Helmholtz International Fellow Award for Prof. Kazuhisa Kakurai from Japan
Award Ceremony at Forschungszentrum Jülich
04 September 2015
The Japanese physicist Prof. Kazuhisa Kakurai of the Japan Atomic Energy Agency (JAEA) has been presented with the Helmholtz International Fellow Award in acknowledgement of his excellent research work. Prof. Sebastian M. Schmidt, member of the Board of Directors at Forschungszentrum Jülich and Prof. Thomas Brückel, Director at the Jülich Centre for Neutron Science (JCNS) and the Peter Grünberg Institute awarded him the distinction on 4 September.
The Helmholtz International Fellow Award recognizes exceptional achievements in science and research management and consolidates existing collaborations between Helmholtz centres and scientific facilities abroad. Fellows receive prize money of € 20,000 and are invited to spend time undertaking research at Helmholtz facilities.
Kazuhisa Kakurai had in fact already been granted the prize last January. In August, he began his research stay at JCNS, beginning with the outstation in Garching near Munich. Now both Sebastian Schmidt and Thomas Brückel have officially welcomed him to Jülich and presented him with the certificate to accompany his award.
During his speech, Schmidt acknowledged Kazuhisa Kakurai as a renowned expert in neutron research, especially in the application of polarized neutrons used, for example, to aid in the understanding of quantum magnetism. Furthermore, he has wide-ranging experience as a science manager which will be a great asset in his future collaboration with JCNS.
At its outstation in Garching near Munich, JCNS operates some unique neutron scattering instruments under the umbrella of the Heinz Maier-Leibnitz Centre that Kakurai would like to use in his investigations of magnetic systems with complex structures and of chiral magnetic systems. The latter are magnetic systems which, a little like our right and left hand, are made of the same components but with different “handedness” and thus possess different properties.
As a physicist, it is particularly interesting for Kakurai that JCNS has specialist knowledge in the development of filters for polarized neutrons. For continuous neutron sources, such as the one in Garching, so-called He3 filters are used only for certain types of measurements; for pulsed neutron sources such as the ones in Japan, they are indispensable. On a personal level, there has been a long history of exchange between Japanese and German neutron scattering research, explains Kakurai. He is keen to continue his support of this productive collaboration work.
Kazuhisa Kakurai is originally from Tokyo, Japan, but has lived and worked many years in Germany.
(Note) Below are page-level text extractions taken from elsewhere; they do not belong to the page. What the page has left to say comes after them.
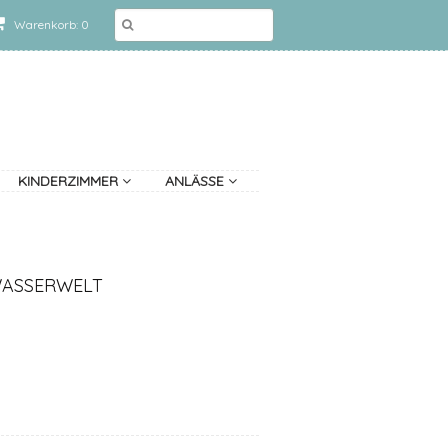
Warenkorb: 0
KINDERZIMMER
ANLÄSSE
WASSERWELT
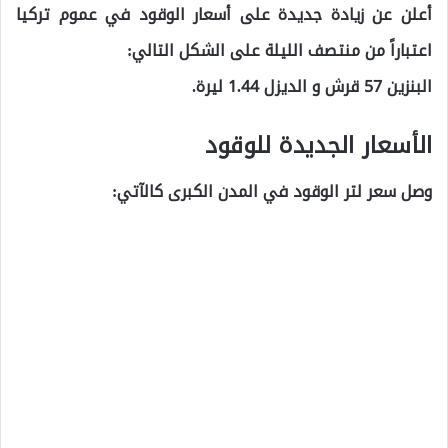
أعلن عن زيادة جديدة على أسعار الوقود في عموم تركيا
اعتباراً من منتصف الليلة على الشكل التالي:
البنزين 57 قرش و الديزل 1.44 ليرة.
الأسعار الجديدة للوقود
وصل سعر لتر الوقود في المدن الكبرى كالآتي:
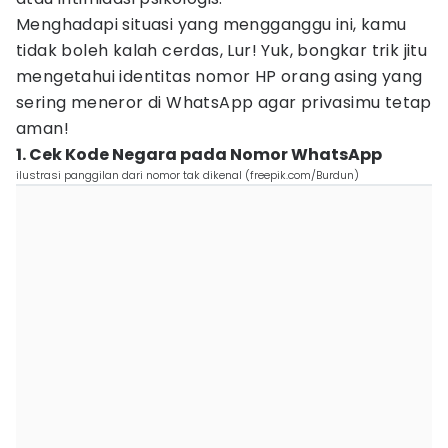
Menghadapi situasi yang mengganggu ini, kamu
tidak boleh kalah cerdas, Lur! Yuk, bongkar trik jitu
mengetahui identitas nomor HP orang asing yang
sering meneror di WhatsApp agar privasimu tetap
aman!
1. Cek Kode Negara pada Nomor WhatsApp
ilustrasi panggilan dari nomor tak dikenal (freepik.com/Burdun)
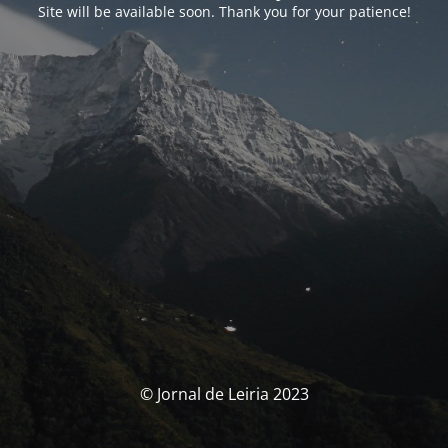
Site will be available soon. Thank you for your patience!
© Jornal de Leiria 2023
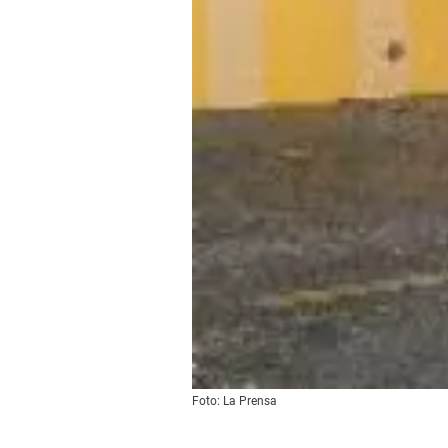
Foto: La Prensa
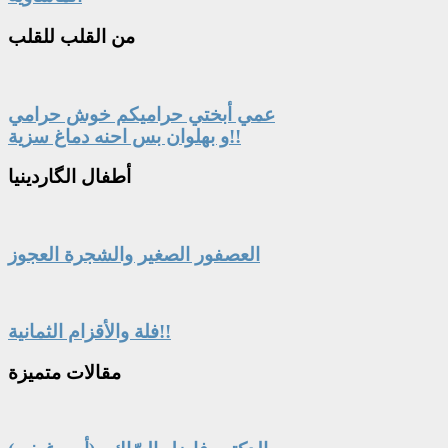
من
القلب للقلب
عمي أبختي حراميكم خوش حرامي
و بهلوان بس احنه دماغ سزية!!
أطفال
الگاردينيا
العصفور الصغير والشجرة العجوز
فلة والأقزام الثمانية!!
مقالات
متميزة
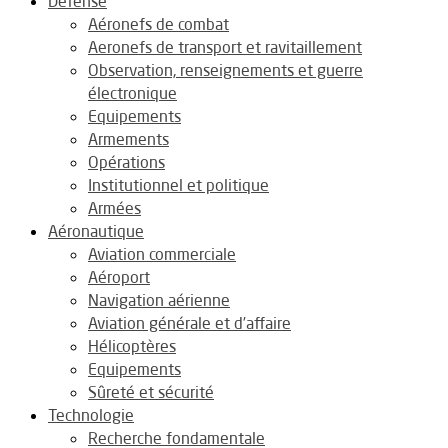
Défense
Aéronefs de combat
Aeronefs de transport et ravitaillement
Observation, renseignements et guerre
électronique
Equipements
Armements
Opérations
Institutionnel et politique
Armées
Aéronautique
Aviation commerciale
Aéroport
Navigation aérienne
Aviation générale et d’affaire
Hélicoptères
Equipements
Sûreté et sécurité
Technologie
Recherche fondamentale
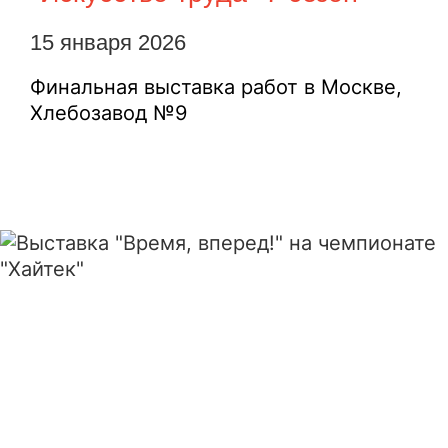
15 января 2026
Финальная выставка работ в Москве,
Хлебозавод №9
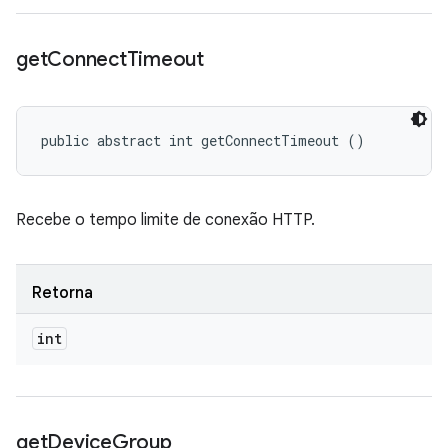
get
Connect
Timeout
public abstract int getConnectTimeout ()
Recebe o tempo limite de conexão HTTP.
Retorna
int
get
Device
Group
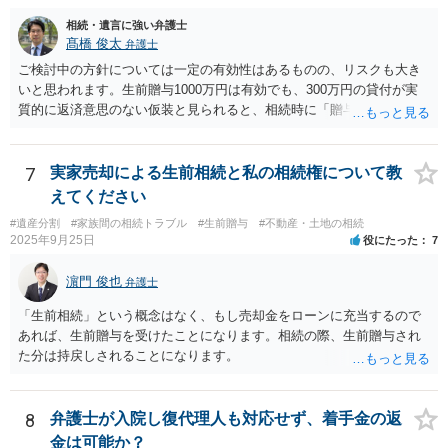
相続・遺言に強い弁護士
髙橋 俊太
弁護士
ご検討中の方針については一定の有効性はあるものの、リスクも大き
いと思われます。生前贈与1000万円は有効でも、300万円の貸付が実
質的に返済意思のない仮装と見られると、相続時に「贈与」と評価さ
れ、子から遺留分侵害額請求を受ける可能性があります。 その他の方
法として考えられるものとしては、 ①信託（家族信託・目的信託） 財
産を信託口に移し、受託者（信頼できる友人や専門職）に管理させ、
7
実家売却による生前相続と私の相続権について教
・生存中はあなたの生活費・介護費に優先充当 ・残余を友人や慈善団
えてください
体へ と使途を厳格に指定。相続ではなく信託帰属になるため、子の関
#遺産分割
#家族間の相続トラブル
#生前贈与
#不動産・土地の相続
与を大きく排除できます。 ②遺言＋生命保険の組合せ 生活資金は手元
2025年9月25日
役にたった
7
に残し、余剰資金で受取人を友人・団体にした保険を活用。保険金は
相続財産とは別枠で、遺留分対策にも有効と思われます。 ③負担付死
濵門 俊也
弁護士
因贈与 「介護・見守り等を条件に、死亡時に財産を渡す」契約。条件
不履行なら無効にでき、老後の安心を担保できます。 ④ 寄附予約＋解
「生前相続」という概念はなく、もし売却金をローンに充当するので
除条件 慈善団体への寄附を予約しつつ、資金不足時は解除できる条項
あれば、生前贈与を受けたことになります。相続の際、生前贈与され
を設定。 などがあり得るかと思われます。
た分は持戻しされることになります。
8
弁護士が入院し復代理人も対応せず、着手金の返
金は可能か？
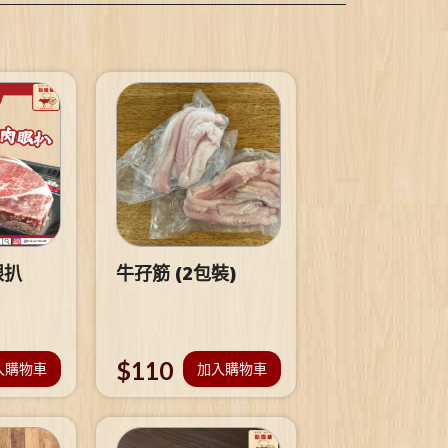
眼扒
牛孖筋 (2包裝)
$
110
入購物車
加入購物車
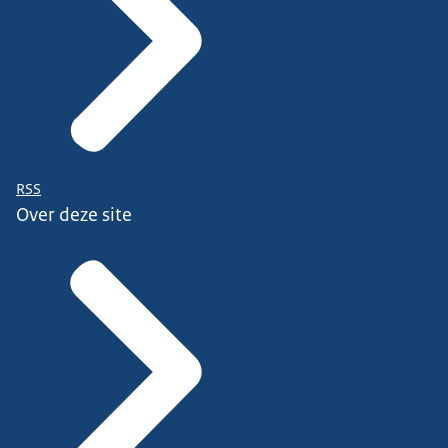
RSS
Over deze site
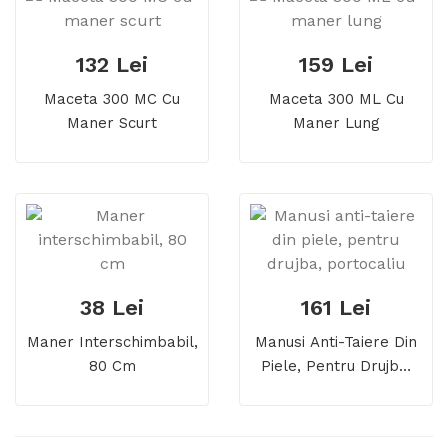
132 Lei
159 Lei
Maceta 300 MC Cu
Maceta 300 ML Cu
Maner Scurt
Maner Lung
38 Lei
161 Lei
Maner Interschimbabil,
Manusi Anti-Taiere Din
80 Cm
Piele, Pentru Drujba,
Portocaliu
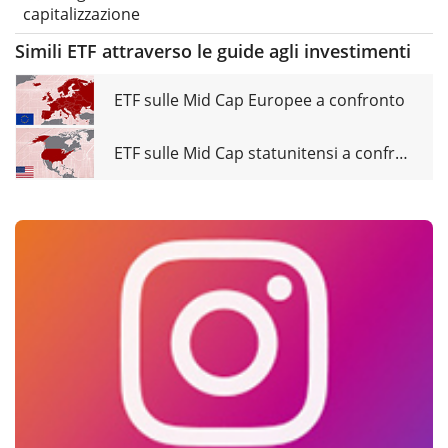
capitalizzazione
Simili ETF attraverso le guide agli investimenti
ETF sulle Mid Cap Europee a confronto
ETF sulle Mid Cap statunitensi a confronto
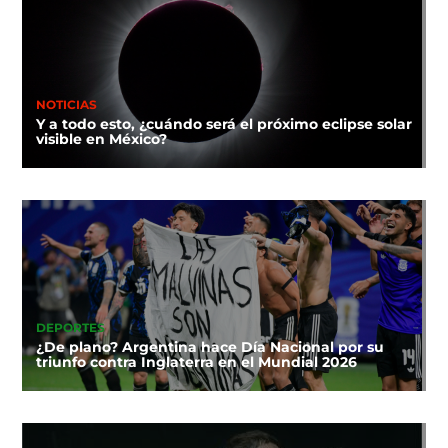
NOTICIAS
Y a todo esto, ¿cuándo será el próximo eclipse solar
visible en México?
DEPORTES
¿De plano? Argentina hace Día Nacional por su
triunfo contra Inglaterra en el Mundial 2026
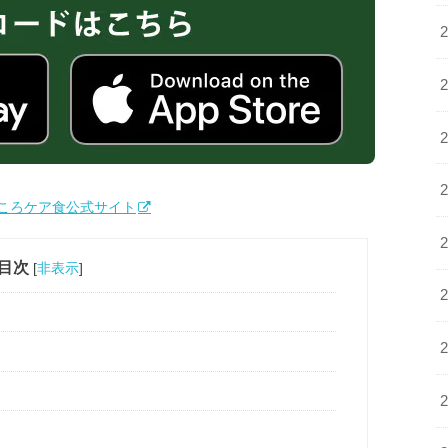
ころケア食公式サイト
目次
[
非表示
]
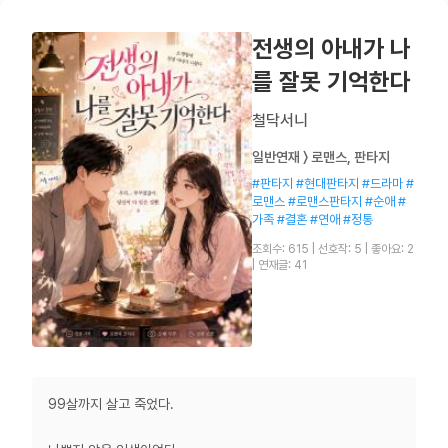
전생의 아내가 나
를 잘못 기억한다
철닥서니
일반연재 〉 로맨스, 판타지
#판타지 #현대판타지 #드라마 #
로맨스 #로맨스판타지 #순애 #
가족 #결혼 #연애 #정통
조회수: 615
|
선호작: 5
|
좋아요: 2
|
연재글: 41
99살까지 살고 죽었다.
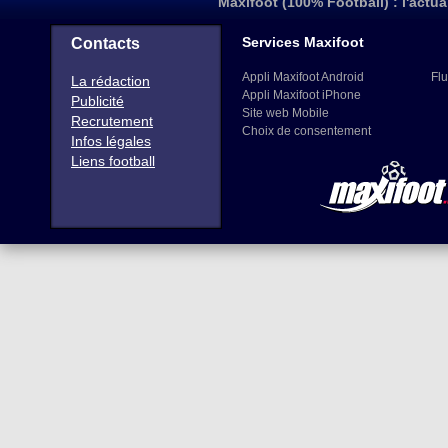
Maxifoot (100% Football) : l'actua
Services Maxifoot
Contacts
Appli Maxifoot Android
Flu
La rédaction
Appli Maxifoot iPhone
Publicité
Site web Mobile
Recrutement
Choix de consentement
Infos légales
Liens football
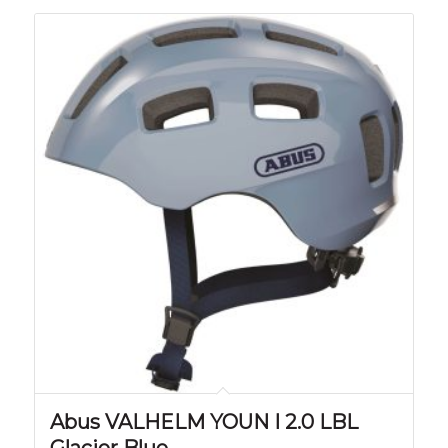
Abus VALHELM YOUN I 2.0 LBL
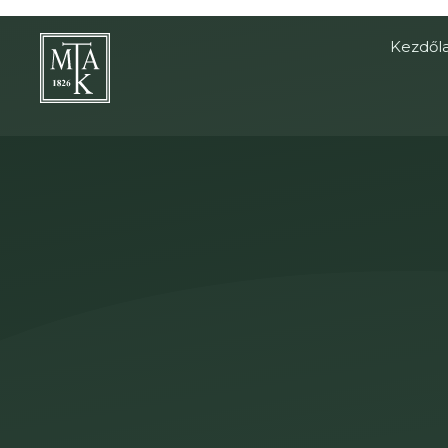
Kezdől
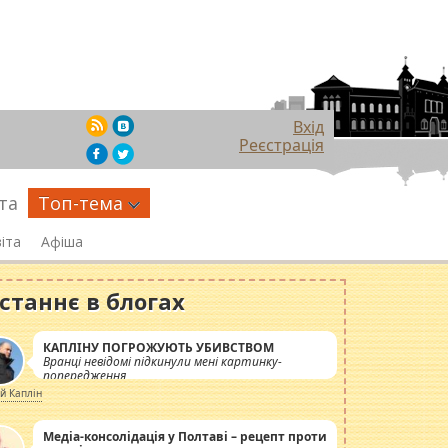
Вхід
Реєстрація
та
Топ-тема
іта
Афіша
станнє в блогах
КАПЛІНУ ПОГРОЖУЮТЬ УБИВСТВОМ
Вранці невідомі підкинули мені картинку-
попередження
ій Каплін
Медіа-консолідація у Полтаві – рецепт проти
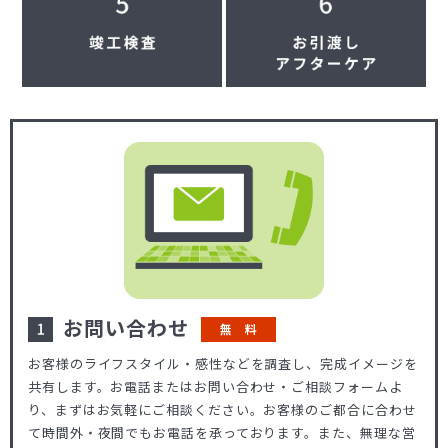
お問い合わせ
無 料
お客様のライフスタイル・感性などを調査し、完成イメージを
共有します。お電話またはお問い合わせ・ご相談フォームよ
り、まずはお気軽にご相談ください。お客様のご都合に合わせ
て時間外・夜間でもお電話を承っております。また、無理な営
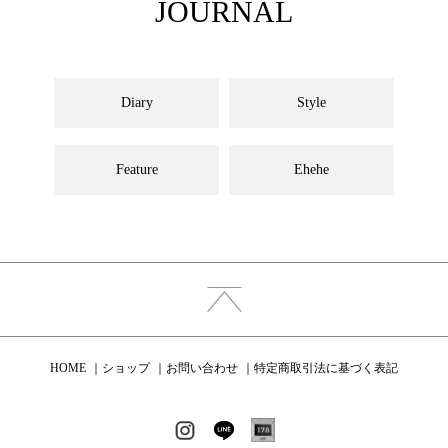
JOURNAL
Diary
Style
Feature
Ehehe
HOME
ショップ
お問い合わせ
特定商取引法に基づく表記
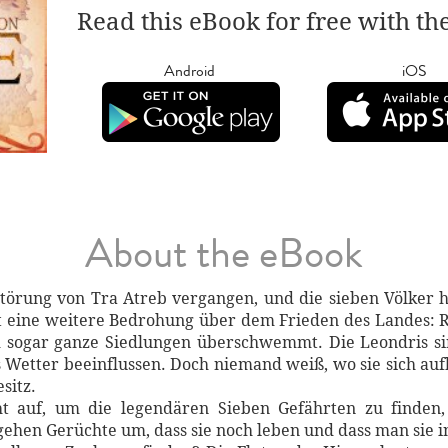
Read this eBook for free with th
Android
iOS
About the eBook
rstörung von Tra Atreb vergangen, und die sieben Völker 
 eine weitere Bedrohung über dem Frieden des Landes: R
und sogar ganze Siedlungen überschwemmt. Die Leondris s
 Wetter beeinflussen. Doch niemand weiß, wo sie sich aufh
sitz.
t auf, um die legendären Sieben Gefährten zu finden,
ehen Gerüchte um, dass sie noch leben und dass man sie i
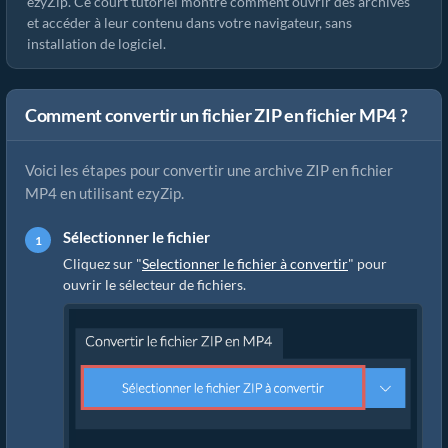
ezyZip. Ce court tutoriel montre comment ouvrir des archives
et accéder à leur contenu dans votre navigateur, sans
installation de logiciel.
Comment convertir un fichier ZIP en fichier MP4 ?
Voici les étapes pour convertir une archive ZIP en fichier
MP4 en utilisant ezyZip.
Sélectionner le fichier
Cliquez sur "
Selectionner le fichier à convertir
" pour
ouvrir le sélecteur de fichiers.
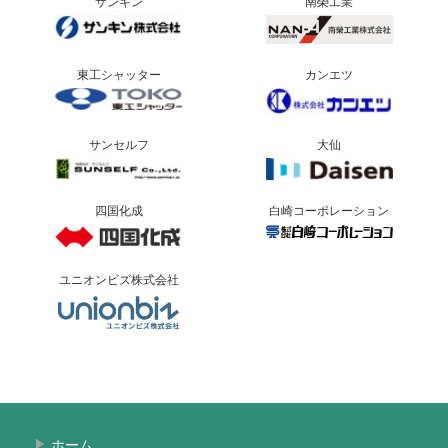
サンキン
南榮工業
東工シャッター
カンエツ
サンセルフ
大仙
四国化成
白崎コーポレーション
ユニオンビズ株式会社
ホーム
He studied physics at the Ludwig-Maximilians-Universität in Munich, and earned his doctorate in 1984 in the field of neutron scattering at the Technische Universität Berlin. In 1988, after a total of 25 years in Germany, he returned to work at Tohoku University in Japan. In 2005, he was initially appointed Group Leader of the Polarized Neutron Magnetism Group of the JAEA und later headed the Quantum Beam Science Directorate of the JAEA. The JAEA conducts basic and applied research with neutrons, ions, electrons, positrons and photons. In 2014, Kakurai became a Senior Consultant, which allows him more freedom to take full advantage of accolades such as the Helmholtz International Fellow Award and all the new research opportunities it offers him.